You are viewing a plain text version of this content. The canonical link for it is here.
Posted to dev@poi.apache.org by bu...@apache.org on 2019/03/05 20:33:35 UTC

[Bug 63234] New: XSSFFont.equals, hashCode very slow; revised code presented

https://bz.apache.org/bugzilla/show_bug.cgi?id=63234

            Bug ID: 63234
           Summary: XSSFFont.equals, hashCode very slow; revised code
                    presented
           Product: POI
           Version: 4.0.x-dev
          Hardware: All
                OS: All
            Status: NEW
          Severity: enhancement
          Priority: P2
         Component: XSSF
          Assignee: dev@poi.apache.org
          Reporter: dmgauntt@uab.edu
  Target Milestone: ---

Created attachment 36475
  --> https://bz.apache.org/bugzilla/attachment.cgi?id=36475&action=edit
XSSFFont.java revised to speed hashCode, toString, and equals by ~1000

I recently discovered that when writing Excel workbooks, 75% of my CPU time was
occupied by the method XSSFFont.equals.

I worked around this by the following:
1) Add instance fields _hashCode and _text to XSSFFont, initially set to null.
2) When either hashCode() or toString() are called and _hashCode==null, then
both _hashCode and _text are calculated and saved, and the value of _hashCode
or _text are returned.
3) Set the value of each of these fields to null whenever a setter (or
getCTFont) is called.
3) When equals is called, it uses the saved values of _hashCode and _text.

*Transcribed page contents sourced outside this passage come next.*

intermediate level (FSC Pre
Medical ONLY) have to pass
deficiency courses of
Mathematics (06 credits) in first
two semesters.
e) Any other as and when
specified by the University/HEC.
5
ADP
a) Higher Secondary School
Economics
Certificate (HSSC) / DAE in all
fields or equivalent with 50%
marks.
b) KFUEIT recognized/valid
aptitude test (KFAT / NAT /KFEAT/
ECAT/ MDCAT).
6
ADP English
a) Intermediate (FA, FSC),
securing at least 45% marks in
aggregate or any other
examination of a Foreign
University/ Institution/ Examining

The result is significant speed improvement of more than x1000.  The following
method calculates the time required to calculate font.equals(font), and the
time required to calculate font.oldEquals(font) (where oldEquals is the
original equals method).  The results on my iMac are

equals: timePerCall=139 ns
oldEquals: timePerCall=216113 ns

The test code is below; my revised XSSFFont.java source is attached.

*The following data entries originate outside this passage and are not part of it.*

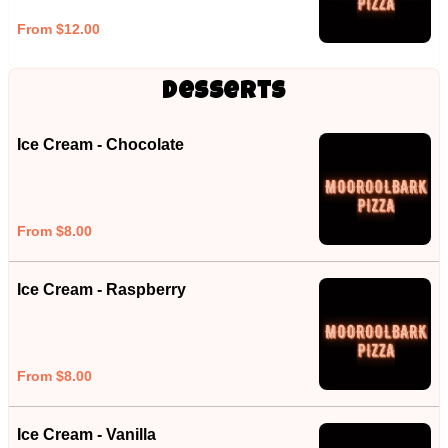
From $12.00
Desserts
Ice Cream - Chocolate
From $8.00
Ice Cream - Raspberry
From $8.00
Ice Cream - Vanilla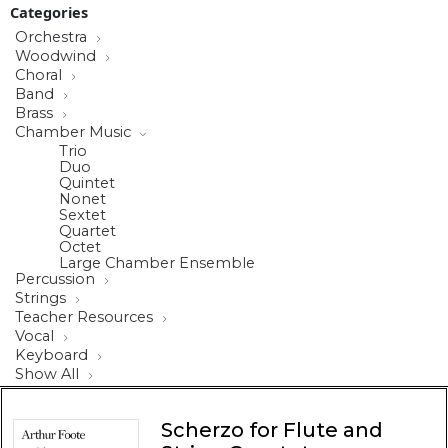
Categories
Orchestra
Woodwind
Choral
Band
Brass
Chamber Music
Trio
Duo
Quintet
Nonet
Sextet
Quartet
Octet
Large Chamber Ensemble
Percussion
Strings
Teacher Resources
Vocal
Keyboard
Show All
Scherzo for Flute and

        private static void testXSSFFontEquals(XSSFWorkbook workbook) {
                final int numTests = 1000;
                final XSSFFont font = workbook.getFontAt(0);

                long start = System.nanoTime();
                for (int n = 0; n < numTests; ++n) {
                        font.equals(font);
                }
                long end = System.nanoTime();

                System.out.println(String.format("\r\nequals: timePerCall=%d
ns", (end - start) / numTests));

                start = System.nanoTime();
                for (int n = 0; n < numTests; ++n) {
                        font.oldEquals(font);
                }
                end = System.nanoTime();
                System.out.println(String.format("oldEquals: timePerCall=%d
ns", (end - start) / numTests));

        }

-- 
You are receiving this mail because:
You are the assignee for the bug.
---------------------------------------------------------------------
To unsubscribe, e-mail: dev-unsubscribe@poi.apache.org
For additional commands, e-mail: dev-help@poi.apache.org


[Bug 63234] XSSFFont.equals, hashCode very slow; revised code presented

Posted by bu...@apache.org.
https://bz.apache.org/bugzilla/show_bug.cgi?id=63234

--- Comment #10 from PJ Fanning <fa...@yahoo.com> ---
The attachment is not a patch file - it is a very out of date java file.

I also wonder why we need to optimise the equals and hashCode. I ran some of
the XSSFWorkbook unit tests and found no evidence of repeated calls to
XSSFFont.equals.

I think it would be better to track down the use case where the excessive calls
to equals are made and to try to avoid repeated equals calls if possible.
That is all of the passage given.